Alternative Investments and Real SIPPs
By guest author Tony Hales of Stadia Trustees.
While many Investment Advisers are preparing for RDR and trying to keep up with all the new developments in technology, more and more are being approached by SIPP clients wanting advice on alternative investments instead of just traditional fixed interest and equity investments. The advice being sought is ranging from private equity and hedge funds to overseas holiday resort property and revenues from oil wells.
It is sometimes tempting to try and steer these SIPP into the comfort zone of insurance company funds, unit trusts and OEICs, on a well established funds platform for ease of administration, but is this really in the clients’ best interests? Especially as many investors feel let down and disappointed not just with these collectives but also with many other traditionally ‘safe’ investments such as shares in banks.
All SIPP clients should know that in order to get a higher return a higher risk must be taken but Investment Advisers with a working knowledge of the Efficient Frontier theory have a distinct advantage over other advisers and can respond to their SIPP clients with a much more professional approach. These Advisers are able to explain that by adding alternative investments to a traditional fixed interestand equity portfolio that total returns can often be improved without too much additional or increased exposure to risk.
This knowledge is appreciated by clients who, in many cases, often have some personal knowledge or a keen interest in the alternative investment they would like to be purchased by their SIPP e.g. carbon credits or an overseas resort. Also advising on investments outside those of the large insurance companies or fund supermarkets is becoming far less of a problem for those Investment Advisers who now have already changed their business model, or who are currently moving across to, Adviser Charging, in the spirit of RDR, rather than waiting for the FSA’s 2012 deadline.
The range of alternative investments coming to market is rising and there are now plenty of choices for all SIPP investors looking for other options to fixed interest and traditional equities in order to further diversify their portfolios and help manage risk with both good asset allocation and in line with the Efficient Frontier theory.

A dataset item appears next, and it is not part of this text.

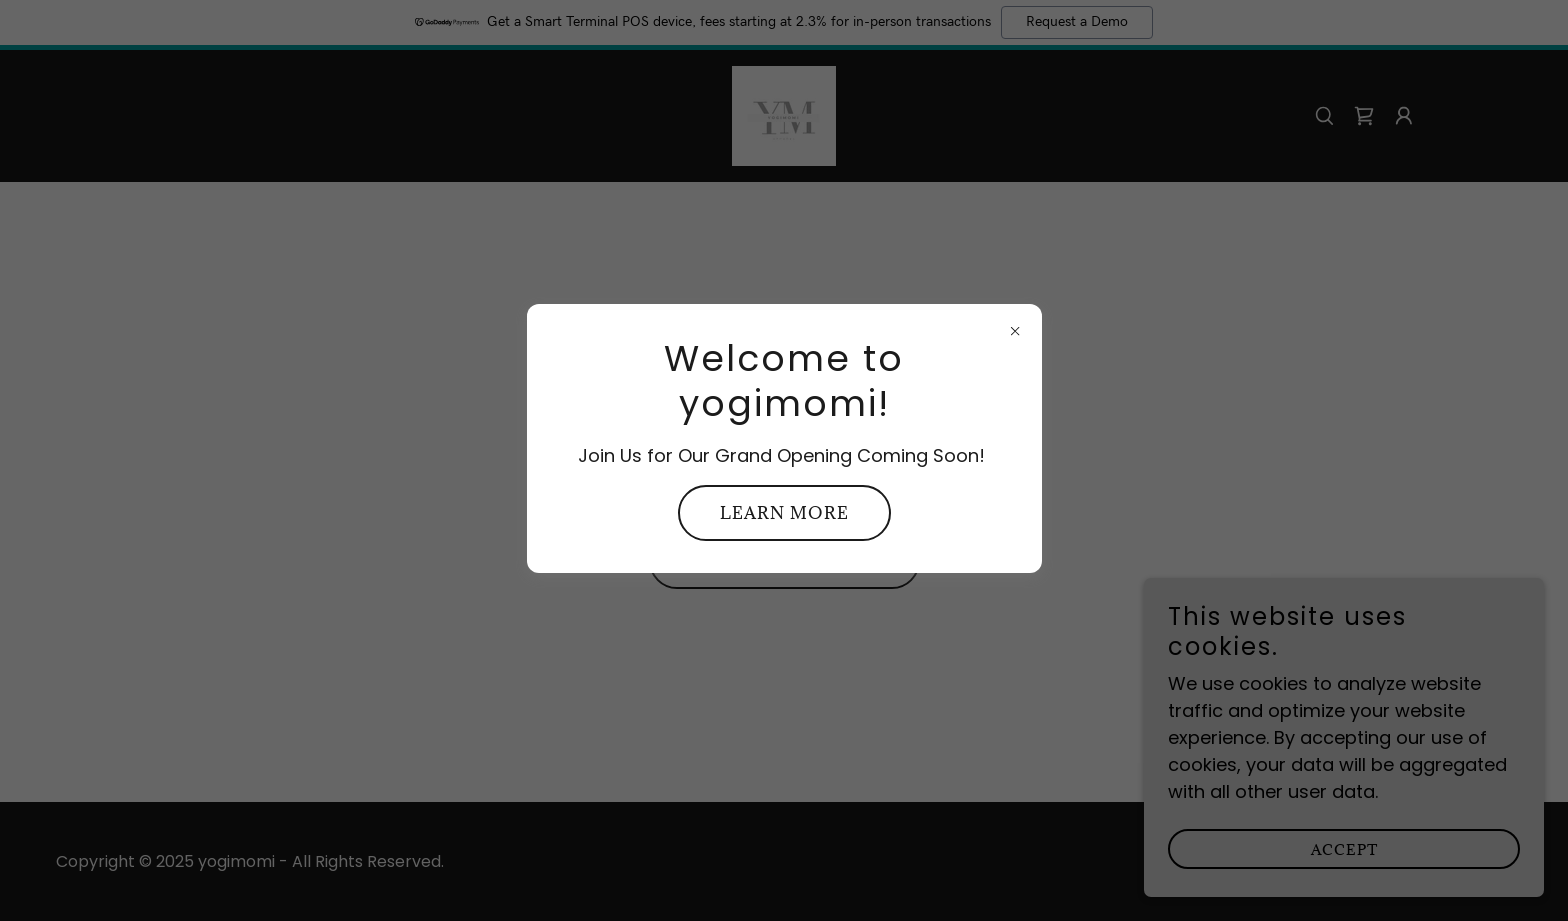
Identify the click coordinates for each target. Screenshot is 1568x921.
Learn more (784, 513)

In addition to private equity funds, hedge funds and funds of hedge funds which give SIPP investors access to areas previously the domain of the very wealthy, there are many other alternative investments of interest. These include beaches, carbon credits, carbon offsetting, climate solutions, currency funds, farmland, football funds, managed futures, overseas property resorts, property recovery and bridging finance funds, residential property funds, student accommodation funds, traded endowment funds, trees in tropical forests, waste treatment and many eco andgreen and other specialised investments, all of which are suitable for SIPPs. Alternative investments are also brining more people back to saving for their retirement in an enjoyable and interesting way. Oil revenue income from a ‘nodding donkey’ not only provides a good return for a SIPP investment but also makes for interesting conversation at supper parties which encourages more people to save for their retirement using SIPPs and that has to be good!
A SIPP is also an ideal vehicle in which to hold alternative investments alongside traditional fixed interest and equities. Remuneration for advice can be paid to the Adviser direct on an Adviser Charging basis from the SIPP itself. However, Investment Advisers do need to work with a SIPP provider which accepts all HMRC permitted investments in order to offer this true “whole of market” advice.
It is also important for Investment Advisers to find out whether the ‘real’ SIPP provider has the in-house technical knowledge and experience to help them and to find out exactly what that experience is and at what level it is e.g. level 6 with 25 years experience. This is particularly important when advising on the suitability of some alternative investments such as unlisted securities in private companies. A suitably qualified and experienced ‘real’ SIPP operator should not only be there just to accept all HMRC permitted investments but also to help the Investment Adviser with technical support and guidance on the suitability of investments a for SIPP in general.
Once you have found a good ‘real’ SIPP provider, with access to a director or senior member of staff who can give you this ongoing and in depth-technical support, build up a good working relationship with that person, as they are few and far between, and then watch your own business grow as you widen both the parameters and scope of your existing advice as well as becoming more specialised and able to operate at a higher level than your competitors. So get ‘real’ and be more successful!